No centro do monstro havia um buraco aparentemente vazio. Mas, quando se olhava atentamente, a escuridão daquela cavidade revelava um olho injetado de sangue, a pupila dourada e fina como um rabisco e a atenção voltada diretamente para o monstro no lado oposto do campo.
— Como ele foi invocado? Isso não faz sentido! — protestou Daniel, o suor manchando o rosto.
— Se pensar como um novato, não faz mesmo. Mas você é melhor do que isso — provocou. Outra vez, Daniel sentiu o sangue ferver. — Não perca a cabeça por isso. Você que me ensinou a usar essa carta do jeito certo, não foi?
— Espera, eu? O que disse?
— Hahahaha… O efeito da Alga Vermelha Oculta, não diga que se esqueceu.
Daniel ainda não entendia o que ele queria dizer.
— Tudo bem, eu vou fazer um favor e explicar pra você. Você tem, no seu campo, um peixe com menos de mil pontos de ataque e quatrocentos pontos de defesa. Ressaltando: um peixe. O que eu tenho do meu lado é um organismo muito mais simples. Uma alga vermelha, um organismo pluticelular e micótico. Ela não só é velha, como é muuuuito velha; muito mais do que os peixes que você tem no seu baralho.

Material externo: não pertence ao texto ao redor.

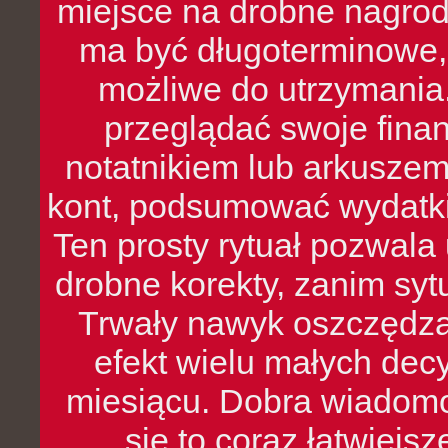
miejsce na drobne nagrod
ma być długoterminowe, 
możliwe do utrzymania.
przeglądać swoje fina
notatnikiem lub arkuszem
kont, podsumować wydatki
Ten prosty rytuał pozwala
drobne korekty, zanim syt
Trwały nawyk oszczędzan
efekt wielu małych dec
miesiącu. Dobra wiadomoś
się to coraz łatwiejs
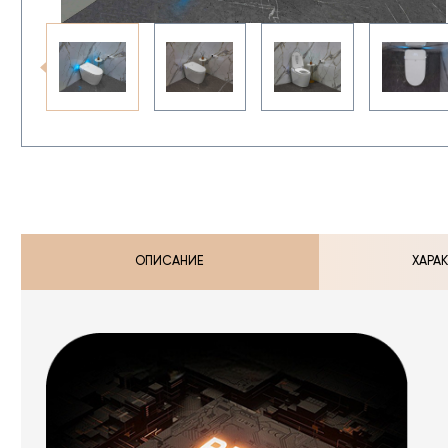
ОПИСАНИЕ
ХАРА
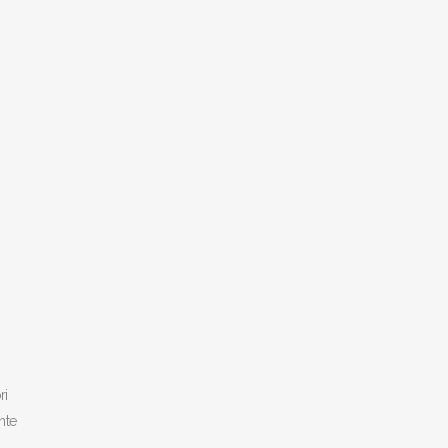
ri
nte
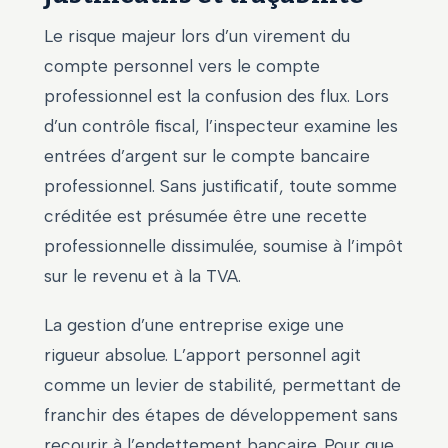
Le risque majeur lors d’un virement du
compte personnel vers le compte
professionnel est la confusion des flux. Lors
d’un contrôle fiscal, l’inspecteur examine les
entrées d’argent sur le compte bancaire
professionnel. Sans justificatif, toute somme
créditée est présumée être une recette
professionnelle dissimulée, soumise à l’impôt
sur le revenu et à la TVA.
La gestion d’une entreprise exige une
rigueur absolue. L’apport personnel agit
comme un levier de stabilité, permettant de
franchir des étapes de développement sans
recourir à l’endettement bancaire. Pour que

Agora entendeu? — Então, deu uma pausa e finalizou: — O efeito da Alga Vermelha Oculta é ignorar a ativação de uma carta mágica cujo alvo seja uma carta do atributo Mar e enviá-la direto pro Vazio. Respeitando os mais velhos, algo assim… Sei lá. Heh.
Antes do desespero, veio a decepção. Daniel estapeou a própria cara.
— Você disse que eu te ensinei, mas aparentemente aprendeu errado! Eliseu, qual é? “Pluticelular”? “Micótico”?! Se não sabe usar as palavras, não use! Nem o contexto tá certo!
— M-Mas eu só queria parecer inteligente…
— Não conseguiu.
Quando Eliseu parecia que iria chorar, se recompôs rapidamente e disse:
— T-T-Tudo bem! Mesmo assim, eu destruo a sua carta mágica “Boas Maneiras dos Peixes”! Vá, Alga Vermelha Oculta!!
— Ah, droga!
Cerca de dez algas desconectaram-se do corpo principal e perfuraram a terra. Cinco segundos depois, essas mesmas algas emergiram com violência nos entornos dos cavalheiros-peixes, que nem sequer tentaram correr, concentrados que estavam na refeição. O amontoado de tentáculos rubros desceu furiosamente e arrastou-os para outro lugar conforme atravessavam o chão. A mesa, os pratos, os talheres e todo o resto foram levados juntos pela investida impiedosa do monstro marítimo.
Sem a única carta que poderia impedir os ataques massivos dos monstros marítimos que viriam nos próximos turnos, Daniel estava em sérios apuros. A aflição só crescia em seu rosto desde o início da partida. Puxar a Alga Vermelha Oculta podia ter sido um golpe de sorte, mas funcionou muito bem contra a carta mágica que implantara no campo.
— F-Francamente… E agora… — falava para si mesmo em voz baixa, frustrado.
— Isso!! Você tentou me botar pra baixo, mas eu dei a volta por cima! Agora que sua carta mágica irritante foi tirada do jogo, eu tenho mais liberdade do que você planejou. Essa partida tá no papo! Pontos de Desafio grátis, aqui vou eu!
O olhar de Eliseu se afiou como uma navalha nova quando terminou de falar. De repente, o anúncio soou:
— A Fase de Construção está encerrada. Fase de Batalha do jogador “ReiSombrio_Eliseu” iniciada.